|Vigil at the spot where Michael Brown was killed, |
Sunday evening, in Ferguson, Mo.
The Associated Press
The following reflection was written by: Neha Rayamajhi
I was woken up too early today with thoughts of people in Ferguson, Missouri. With a heavy heart I reached out to the closest person I had for comfort. That failed miserably and with a heavier heart I logged on to my social sites I guess looking for some sense of solidarity.
Ice bucket challenge. Few news on Palestine. A lot of grief for a Hollywood actor. And couple of other national and international, both relevant and not so much news.
Whatever I could find on Ferguson was far too few and seemed to be a non-issue for the majority of my non-black folks on social media.
Don’t get me wrong.
My heart still hurts for Gaza. For the Nigerian girls who are still missing. For victims of recent landslides in my own country Nepal. For the maybe “legal” but definitely unfair deportations. For Robin Williams and the society that triggers mental and social illnesses...
This morning though, I also hurt a little too hard for Mike Brown from Missouri, and the Mike Browns from all across America who were made to leave too early.
No I am not saying that this is a pick and choose issue. In the words of brilliant Katina Parker,
“People dying unnecessarily, under any circumstances is worthy of compassion- and- ACTION.”What I am disheartened about is the lack of compassion and action against atrocities committed by the police against people of color, and especially black folks in this country.
To me this apathy is more than just hypocritical. First because in most instances of injustice, I have seen African-Americans stand in solidarity with the oppressed peoples. Second, I have always seen organizers and activists, across races, borrowing strategies and styles of resistance from the said community. Liberal, radical, progressive- no matter what label, most academics outside the political right fill our book shelves and arguments with the likes of Angela Davis, Audre Lorde, Maya Angelou, James Baldwin, and more whenever convenient.
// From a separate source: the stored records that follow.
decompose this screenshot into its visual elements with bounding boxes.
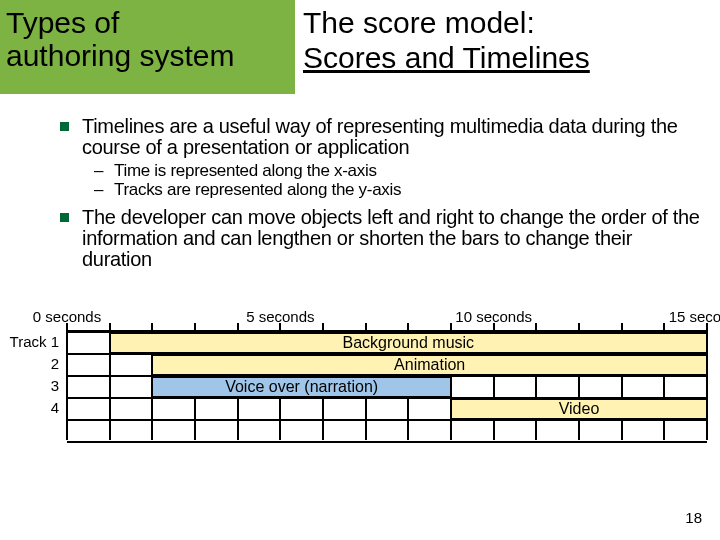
bullet-item: Timelines are a useful way of representi… — [20, 116, 700, 199]
header-left-block: Types of authoring system — [0, 0, 295, 94]
header-right-block: The score model: Scores and Timelines — [295, 0, 720, 94]
timeline-chart: 0 seconds5 seconds10 seconds15 seconds T… — [12, 308, 712, 440]
sub-bullet-item: Tracks are represented along the y-axis — [82, 181, 700, 200]
track-label: 3 — [8, 376, 63, 398]
timeline-bar: Video — [451, 399, 707, 419]
timeline-grid: Track 1234 Background musicAnimationVoic… — [67, 330, 707, 440]
track-label: 4 — [8, 398, 63, 420]
header-left-line1: Types of — [6, 6, 119, 39]
slide-header: Types of authoring system The score mode… — [0, 0, 720, 94]
header-right-line1: The score model: — [303, 6, 535, 39]
track-label: 2 — [8, 354, 63, 376]
sub-bullet-list: Time is represented along the x-axisTrac… — [82, 162, 700, 199]
bullet-item: The developer can move objects left and … — [20, 207, 700, 270]
timeline-bar: Voice over (narration) — [152, 377, 451, 397]
track-label: Track 1 — [8, 332, 63, 354]
timeline-bar: Animation — [152, 355, 707, 375]
header-left-line2: authoring system — [6, 39, 234, 72]
sub-bullet-item: Time is represented along the x-axis — [82, 162, 700, 181]
timeline-bar: Background music — [110, 333, 707, 353]
time-axis-labels: 0 seconds5 seconds10 seconds15 seconds — [12, 308, 712, 330]
bullet-list: Timelines are a useful way of representi… — [20, 116, 700, 270]
time-tick-label: 15 seconds — [669, 308, 720, 325]
header-right-line2: Scores and Timelines — [303, 41, 590, 74]
page-number: 18 — [685, 509, 702, 526]
body-content: Timelines are a useful way of representi… — [0, 94, 720, 270]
And among the younger generation I find myself and many others being educated and inspired every day by thinkers and doers like Kim Katrin Milan and Janet Mock, or my very own Cherrell Brown and Ed Whitfield, and so many others in other many spaces.
Most of the time our fights against oppressions are fueled by aspects and examples of African American resilience and revolutionaries yet when it comes to being in solidarity with the African-American struggles, the majority of the world stays silent.
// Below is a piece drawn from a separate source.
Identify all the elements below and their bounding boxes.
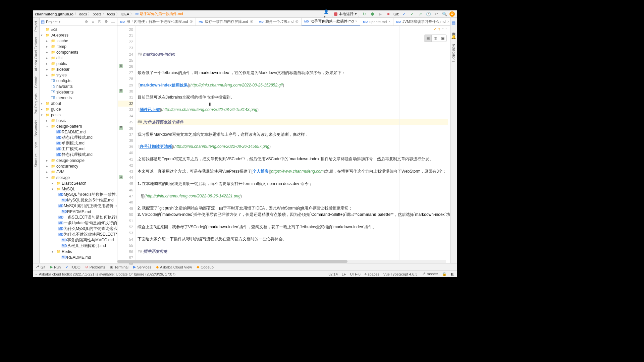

In fact, generally, when it comes to issues of race people remain silent.
Peace corps returns who travel all the way to over-exploited nations to “help” black women and children rarely make trips to the next city to help communities who lose their children to racist institutions. Missionaries who send money and services to countries like mine to “save” brown savages rarely send support down couple of streets across their churches to communities infested by racist cops. Liberal white activists who want to wear Keffiyeh as a symbol of unity with the Palestinians (even if it is bought from institutions that sponsor Zionist propaganda) rarely want to reflect on the skin they wear that could possibly also perpetuate white supremacy and privileges responsible for genocides. Students in liberal arts colleges who write thesis and “think pieces” on refugee struggles and dictatorship in foreign lands rarely think about instances like Ferguson and the breach of democracy taking place right now right here. Or so it seems.
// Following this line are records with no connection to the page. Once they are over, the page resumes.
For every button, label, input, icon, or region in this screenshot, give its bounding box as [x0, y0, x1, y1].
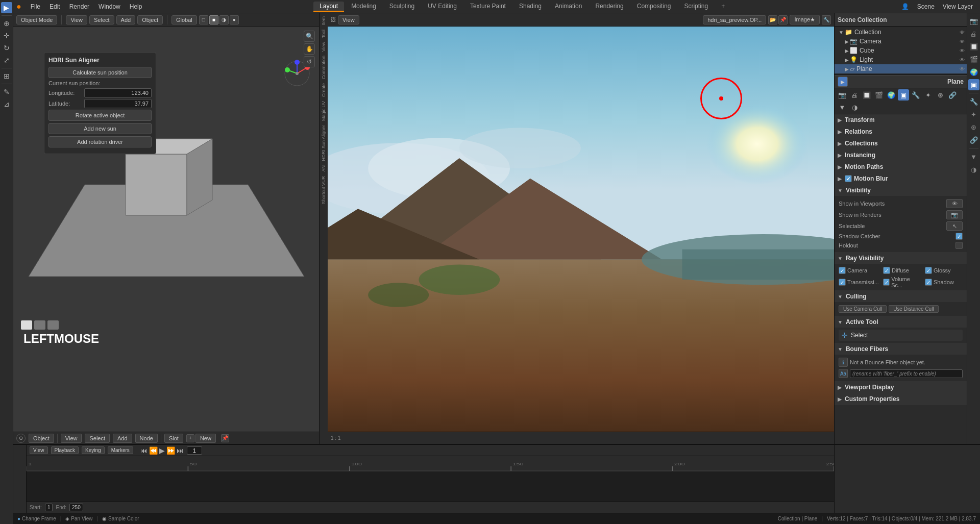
ray-visibility-header[interactable]: ▼ Ray Visibility: [835, 253, 967, 264]
physics-props-tab[interactable]: ⊛: [935, 89, 946, 101]
active-tool-selector[interactable]: ✛ Select: [839, 330, 963, 341]
scale-tool-icon[interactable]: ⤢: [1, 55, 12, 66]
add-rotation-btn[interactable]: Add rotation driver: [48, 136, 152, 147]
ray-camera-checkbox[interactable]: ✓: [839, 267, 846, 274]
latitude-value[interactable]: 37.97: [84, 99, 152, 108]
tool-panel-tab[interactable]: Tool: [320, 28, 327, 40]
timeline-keying-btn[interactable]: Keying: [82, 446, 105, 454]
tab-uv-editing[interactable]: UV Editing: [422, 2, 463, 12]
vp-select-btn[interactable]: Select: [85, 434, 110, 443]
solid-btn[interactable]: ■: [209, 15, 218, 24]
an-panel-tab[interactable]: AN: [320, 163, 327, 174]
wireframe-btn[interactable]: □: [199, 15, 208, 24]
ri-world-icon[interactable]: 🌍: [968, 66, 979, 78]
ri-render-icon[interactable]: 📷: [968, 15, 979, 27]
hdri-panel-tab[interactable]: HDRI Sun Aligner: [320, 123, 327, 163]
use-distance-cull-btn[interactable]: Use Distance Cull: [889, 305, 938, 313]
motion-paths-header[interactable]: ▶ Motion Paths: [835, 161, 967, 172]
bounce-fibers-header[interactable]: ▼ Bounce Fibers: [835, 343, 967, 355]
tab-rendering[interactable]: Rendering: [589, 2, 629, 12]
show-renders-toggle[interactable]: 📷: [946, 210, 963, 219]
show-viewports-toggle[interactable]: 👁: [946, 199, 963, 208]
vp-node-btn[interactable]: Node: [135, 434, 158, 443]
view-menu[interactable]: View: [66, 15, 87, 24]
frame-end-input[interactable]: 250: [69, 504, 83, 511]
visibility-header[interactable]: ▼ Visibility: [835, 185, 967, 196]
render-props-tab[interactable]: 📷: [837, 89, 848, 101]
collection-eye[interactable]: 👁: [960, 30, 965, 35]
create-panel-tab[interactable]: Create: [320, 81, 327, 99]
constraints-props-tab[interactable]: 🔗: [947, 89, 958, 101]
vp-object-btn[interactable]: Object: [29, 434, 54, 443]
add-menu[interactable]: Add: [116, 15, 136, 24]
add-sun-btn[interactable]: Add new sun: [48, 123, 152, 134]
vp-add-btn[interactable]: Add: [113, 434, 132, 443]
modifier-props-tab[interactable]: 🔧: [910, 89, 921, 101]
prev-frame-btn[interactable]: ⏪: [149, 446, 158, 455]
cube-eye[interactable]: 👁: [960, 48, 965, 54]
plane-eye[interactable]: 👁: [960, 66, 965, 72]
hdri-filename[interactable]: hdri_sa_preview.OP...: [703, 15, 766, 24]
vp-slot-btn[interactable]: Slot: [164, 434, 183, 443]
motion-blur-checkbox[interactable]: ✓: [845, 175, 852, 182]
pan-nav-btn[interactable]: ✋: [304, 43, 315, 55]
cursor-tool-icon[interactable]: ⊕: [1, 18, 12, 29]
item-panel-tab[interactable]: Item: [320, 14, 327, 28]
tab-modeling[interactable]: Modeling: [345, 2, 382, 12]
menu-window[interactable]: Window: [94, 2, 125, 11]
zoom-nav-btn[interactable]: 🔍: [304, 31, 315, 42]
ri-modifier-icon[interactable]: 🔧: [968, 96, 979, 107]
props-type-btn[interactable]: ▶: [838, 77, 848, 87]
shortcut-vur-panel-tab[interactable]: Shortcut VUR: [320, 174, 327, 206]
play-btn[interactable]: ▶: [159, 446, 165, 455]
ri-viewlayer-icon[interactable]: 🔲: [968, 41, 979, 52]
longitude-value[interactable]: 123.40: [84, 88, 152, 97]
camera-item[interactable]: ▶ 📷 Camera 👁: [835, 37, 967, 46]
next-frame-btn[interactable]: ⏩: [166, 446, 175, 455]
tab-texture-paint[interactable]: Texture Paint: [464, 2, 512, 12]
relations-header[interactable]: ▶ Relations: [835, 126, 967, 137]
tab-scripting[interactable]: Scripting: [678, 2, 714, 12]
ri-physics-icon[interactable]: ⊛: [968, 121, 979, 133]
hdri-pin-btn[interactable]: 📌: [778, 15, 788, 24]
ri-constraints-icon[interactable]: 🔗: [968, 134, 979, 145]
menu-edit[interactable]: Edit: [45, 2, 64, 11]
transform-tool-icon[interactable]: ⊞: [1, 70, 12, 82]
tab-animation[interactable]: Animation: [549, 2, 588, 12]
selectable-toggle[interactable]: ↖: [946, 221, 963, 231]
material-props-tab[interactable]: ◑: [849, 102, 860, 113]
collections-header[interactable]: ▶ Collections: [835, 138, 967, 149]
view-panel-tab[interactable]: View: [320, 40, 327, 54]
custom-properties-header[interactable]: ▶ Custom Properties: [835, 393, 967, 405]
menu-render[interactable]: Render: [65, 2, 93, 11]
mode-selector[interactable]: Object Mode: [16, 15, 57, 24]
orbit-nav-btn[interactable]: ↺: [304, 56, 315, 67]
object-menu[interactable]: Object: [137, 15, 163, 24]
ray-transmission-checkbox[interactable]: ✓: [839, 279, 846, 286]
3d-scene-area[interactable]: X Z HDR: [13, 27, 319, 432]
rotate-tool-icon[interactable]: ↻: [1, 42, 12, 54]
global-btn[interactable]: Global: [172, 15, 197, 24]
timeline-playback-btn[interactable]: Playback: [51, 446, 79, 454]
jump-end-btn[interactable]: ⏭: [177, 446, 184, 455]
material-btn[interactable]: ◑: [219, 15, 229, 24]
render-layer-name[interactable]: View Layer: [940, 2, 976, 11]
ray-volume-checkbox[interactable]: ✓: [883, 279, 890, 286]
frame-icon[interactable]: ⊙: [16, 434, 26, 443]
move-tool-icon[interactable]: ✛: [1, 30, 12, 41]
timeline-markers-btn[interactable]: Markers: [108, 446, 133, 454]
timeline-tracks[interactable]: 1 50 100 150 200 250: [27, 456, 834, 502]
collection-item[interactable]: ▼ 📁 Collection 👁: [835, 28, 967, 37]
plane-item[interactable]: ▶ ▱ Plane 👁: [835, 64, 967, 73]
use-camera-cull-btn[interactable]: Use Camera Cull: [839, 305, 887, 313]
tab-shading[interactable]: Shading: [513, 2, 548, 12]
blender-icon[interactable]: ●: [16, 2, 21, 11]
camera-eye[interactable]: 👁: [960, 39, 965, 44]
hdri-browse-btn[interactable]: 📂: [768, 15, 777, 24]
motion-blur-header[interactable]: ▶ ✓ Motion Blur: [835, 173, 967, 184]
tab-add[interactable]: +: [715, 2, 731, 12]
hdri-image-area[interactable]: [328, 27, 834, 432]
select-tool-icon[interactable]: ▶: [1, 2, 12, 13]
instancing-header[interactable]: ▶ Instancing: [835, 149, 967, 161]
user-icon[interactable]: 👤: [898, 2, 912, 11]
And I wonder if this lack of concern apart from racism is also a result of guilt. The topic of race is controversial because it requires the dominant group, even in progressive spaces, to reflect on their own actions and maybe even take responsibility. It is easier instead, to focus on battles away from homes. It is more comfortable to wage a war against Kony in Uganda, to sustain and be part of narratives that make you feel heroic without having to address the villain in you and/or your loved ones.
Or maybe people are still waiting for “credible” news reports. As if people on the ground in Ferguson with tweets and videos of lived experiences that come along tear gases and men in uniform are somehow less credible than corporations who come to us with selective news.
Reports on destruction caused by racism, no matter how frequent, do not get covered by American institutions as much as they should. Yet the same institutions love reminding the people here and around the world, how we as brown and black people of the “third world” are responsible for each other’s murders. Both of these representation trends are rooted in values of white supremacy that refuse to value any lives other than their own because their very survival is based on making profits off these deaths. Racism and imperialism are not separate, or extinct like many love to claim.
On the other hand for us, people of color, and specially immigrants, anti-blackness is a real issue and the most relevant reason for this disengagement. But there is also the socialization of silence and fear. We are taught from our early years in the new country that we as the “others” do not have the right to complain about the U.S. That critiquing is a luxury reserved for the “real Americans” only- and I am not talking about the indigenous people of this land. You see, with our accents, addressing the weaknesses of this country gets translated to hate and comes with consequences. But it is important for us as a community to remember and remind each other that resisting is also a form of love. What often gets dismissed as rants and redundant complaints are sometimes honest concerns for the country that has given us a lot in its own ways.
Yes I agree that some injustices are more urgent and closer to us than others. That there are similar news I should be aware of but I am not. That not everybody can be equally invested in all these issues and in the same way.
But, explain to me why some people are incapable of mourning over dead bodies in their own backyards. Why is it that some news of deaths are national losses yet others are just expected to be lost?
Honestly, I don’t know where I am going with all this. It is 4 am. My heart is heavy, and I am looking for some comfort.